• [Input records]:
━━━━━━━━━━━━━━━━━━━━

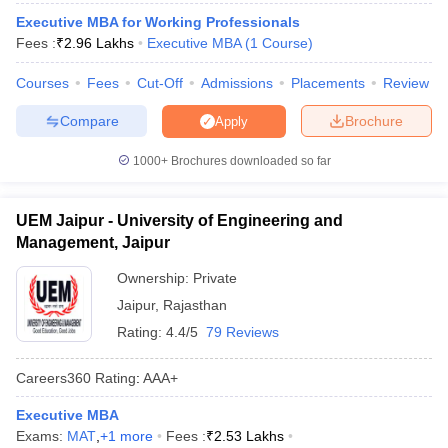
Executive MBA for Working Professionals
ollege in Mumbai
MBA Colleges in Chennai
MBA Colleges in Kolkata
Fees :
₹
2.96 Lakhs
Executive MBA
(
1
Course
)
lege in Mumbai
BBA Colleges in Chennai
BBA Colleges in Kolkata
 Management Colleges in India
Best MBA Agriculture Business Manage
Courses
Fees
Cut-Off
Admissions
Placements
Review
India Accepting XAT
Top Colleges in India Accepting SNAP
Top Colleges 
Compare
Brochure
Apply
1000+
Brochures downloaded so far
r
Social Media Manager
Product Development Manager
View All
UEM Jaipur - University of Engineering and
ance Test
MBA Fees in India
Cheapest Colleges to Study MBA in India
Im
Management, Jaipur
ier 2 MBA Colleges in India
Tier 3 MBA Colleges in India
Ownership:
Private
Sample Papers
Jaipur
,
Rajasthan
ost Important English Words
Rating:
4.4/5
79 Reviews
ration Tips
XAT Preparation Tips
View All
Careers360
Rating
:
AAA+
Executive MBA
Exams:
MAT
,
+
1
more
Fees :
₹
2.53 Lakhs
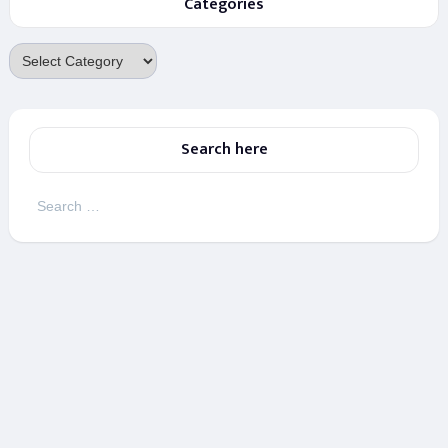
Categories
Categories
Search here
Search
for:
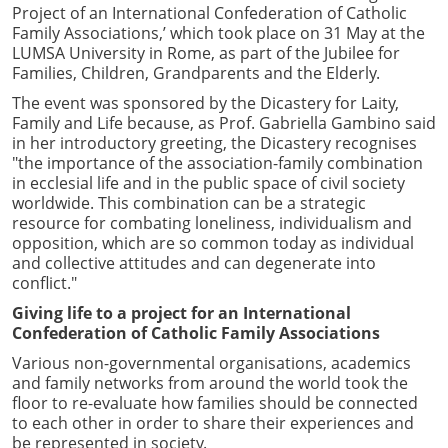
Project of an International Confederation of Catholic
Family Associations,’ which took place on 31 May at the
LUMSA University in Rome, as part of the Jubilee for
Families, Children, Grandparents and the Elderly.
The event was sponsored by the Dicastery for Laity,
Family and Life because, as Prof. Gabriella Gambino said
in her introductory greeting, the Dicastery recognises
"the importance of the association-family combination
in ecclesial life and in the public space of civil society
worldwide. This combination can be a strategic
resource for combating loneliness, individualism and
opposition, which are so common today as individual
and collective attitudes and can degenerate into
conflict."
Giving life to a project for an International
Confederation of Catholic Family Associations
Various non-governmental organisations, academics
and family networks from around the world took the
floor to re-evaluate how families should be connected
to each other in order to share their experiences and
be represented in society.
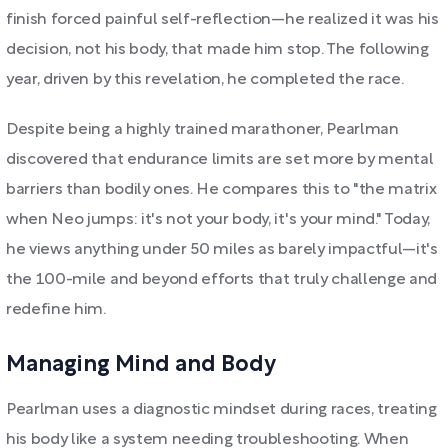
finish forced painful self-reflection—he realized it was his
decision, not his body, that made him stop. The following
year, driven by this revelation, he completed the race.
Despite being a highly trained marathoner, Pearlman
discovered that endurance limits are set more by mental
barriers than bodily ones. He compares this to "the matrix
when Neo jumps: it's not your body, it's your mind." Today,
he views anything under 50 miles as barely impactful—it's
the 100-mile and beyond efforts that truly challenge and
redefine him.
Managing Mind and Body
Pearlman uses a diagnostic mindset during races, treating
his body like a system needing troubleshooting. When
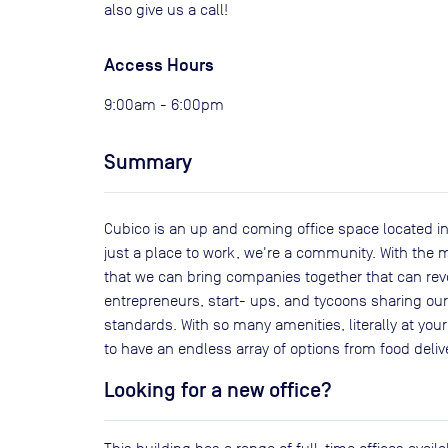
also give us a call!
Access Hours
9:00am - 6:00pm
Summary
Cubico is an up and coming office space located in
just a place to work, we're a community. With the m
that we can bring companies together that can rev
entrepreneurs, start- ups, and tycoons sharing our s
standards. With so many amenities, literally at you
to have an endless array of options from food deli
Looking for a new office?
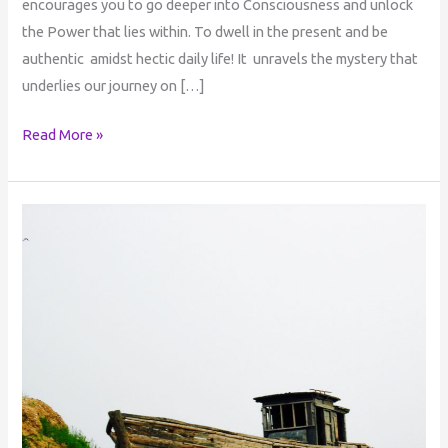
encourages you to go deeper into Consciousness and unlock
the Power that lies within. To dwell in the present and be
authentic amidst hectic daily life! It unravels the mystery that
underlies our journey on […]
Read More »
Consciousness
and
Being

━━━━━━━━━━━━━━━━━━━━

• [Task brief]:
Check each line of the records for the string "took" and copy those that have it.

• [Your response]:
Family Associations,’ which took place on 31 May at the
and family networks from around the world took the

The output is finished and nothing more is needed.